If your return was filed on paper, or if you efiled but something required any manual processing or more investigation, it can be delayed several months.
Here are some things to do first, some of which you may have already done. If you efiled, you should double-check to be sure the return was efiled successfully and accepted. If you used Online TurboTax, you can sign into your Online Account and check the efile status at the Tax Home. Does it show the status as accepted, rejected, printed, started, ready to mail, or what?
If the info at the Tax Home confirms it was accepted, or if you printed and mailed the return, you can use the "Where's My Refund" tool at the IRS website below to check on the status of your Federal refund.
NOTE: When using that tool, be sure to enter the correct SSN and filing status. Use only the Federal refund amount, and not any total refund amount that includes a state refund. The amount to use is on your Federal Form 1040, Line 21a.

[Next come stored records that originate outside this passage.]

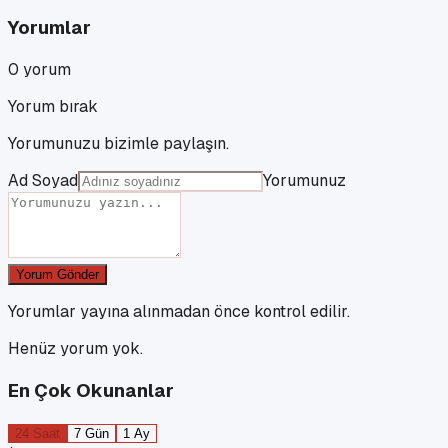
Yorumlar
0
yorum
Yorum bırak
Yorumunuzu bizimle paylaşın.
Ad Soyad
Yorumunuz
Yorum Gönder
Yorumlar yayına alınmadan önce kontrol edilir.
Henüz yorum yok.
En Çok Okunanlar
24 Saat
7 Gün
1 Ay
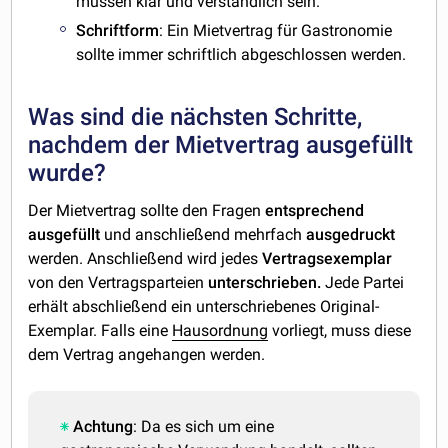
müssen klar und verständlich sein.
Schriftform
: Ein Mietvertrag für Gastronomie
sollte immer schriftlich abgeschlossen werden.
Was sind die nächsten Schritte,
nachdem der Mietvertrag ausgefüllt
wurde?
Der Mietvertrag sollte den Fragen
entsprechend
ausgefüllt
und anschließend mehrfach
ausgedruckt
werden. Anschließend wird jedes
Vertragsexemplar
von den Vertragsparteien
unterschrieben.
Jede Partei
erhält abschließend ein unterschriebenes Original-
Exemplar. Falls eine
Hausordnung
vorliegt, muss diese
dem Vertrag angehangen werden.
Achtung
: Da es sich um eine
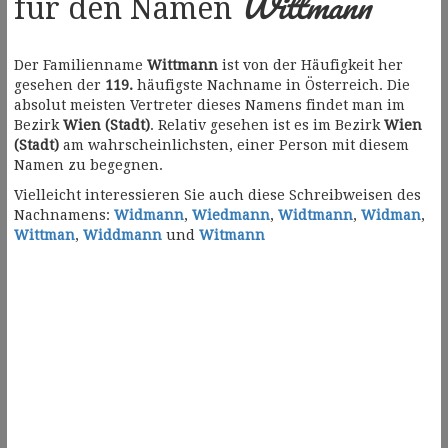
Wittmann
für den Namen
Der Familienname
Wittmann
ist von der Häufigkeit her
gesehen der
119.
häufigste Nachname in Österreich. Die
absolut meisten Vertreter dieses Namens findet man im
Bezirk
Wien (Stadt)
. Relativ gesehen ist es im Bezirk
Wien
(Stadt)
am wahrscheinlichsten, einer Person mit diesem
Namen zu begegnen.
Vielleicht interessieren Sie auch diese Schreibweisen des
Nachnamens:
Widmann
,
Wiedmann
,
Widtmann
,
Widman
,
Wittman
,
Widdmann
und
Witmann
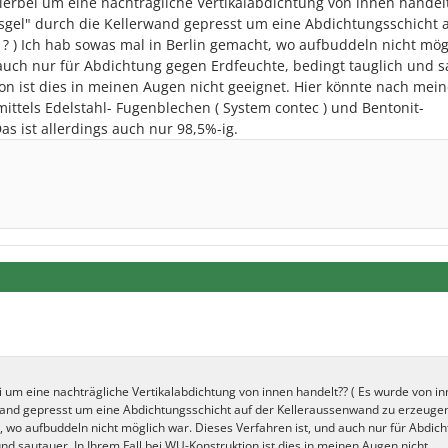
ierbei um eine nachträgliche Vertikalabdichtung von innen handelt
sgel" durch die Kellerwand gepresst um eine Abdichtungsschicht 
 ) Ich hab sowas mal in Berlin gemacht, wo aufbuddeln nicht mög
 auch nur für Abdichtung gegen Erdfeuchte, bedingt tauglich und s
on ist dies in meinen Augen nicht geeignet. Hier könnte nach mein
ttels Edelstahl- Fugenblechen ( System contec ) und Bentonit-
s ist allerdings auch nur 98,5%-ig.
i um eine nachträgliche Vertikalabdichtung von innen handelt?? ( Es wurde von i
wand gepresst um eine Abdichtungsschicht auf der Kelleraussenwand zu erzeugen
, wo aufbuddeln nicht möglich war. Dieses Verfahren ist, und auch nur für Abdic
nd sautauer. In Ihrem Fall bei WU-Konstruktion ist dies in meinen Augen nicht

If the IRS tool says it is still being processed, here's how to reach the IRS to inquire about the delay, but it may not be easy. Part of it is luck. I called the IRS a few days ago and found that for me it was best to call just before closing time--about 6:58 PM and quickly go through the steps below. I figured a lot of folks would not call that close to closing, and that if I was one of the last to get into the queue, they would finish off all the people who were in the queue at closing time. And luckily, my hunch worked for me. Still had to wait about 25 minutes. Some users have said they managed to get in by phoning when the IRS first opened in the morning at 7 AM, but I assumed there would be a big rush to get in at that time.
IRS: 800-829-1040 (7AM-7 PM local time) Monday-Friday
When calling the IRS do not choose the first choice re: "Refund", or it will send you to an automated phone line.
- First choose your language. Then listen to each menu before making the selection.
- Then press 2 for "personal income tax".
- Then press 1 for "form, tax history, or payment".
- Then press 3 "for all other questions."
- Then press 2 "for all other questions."
- It may then ask for your SSN, but do not enter it. Just wait. If it asks for SSN a second time, still do not enter it.
- Then it will get "tired", and you'll get another menu. Choose 2 for "personal".
- Then in the next menu choose 4 for "all other inquiries", and it should transfer you to an agent but expect a long wait.
- I usually use a speakerphone so I can work on something else while waiting.
If you continue to have no luck reaching the IRS, you can try contacting the IRS Taxpayer Advocate Service for your area. They are especially prone to help if you have an economic hardship, or if there have been continued delays with lack of info from the IRS. At the following IRS website, find the USA map and click on your state, and it will give you the number of your IRS Taxpayer Advocate. If the Taxpayer Advocate can't/won't help you, ask them to transfer you to an an IRS agent. A couple of users reported that at least for them, that was a backdoor route to the IRS.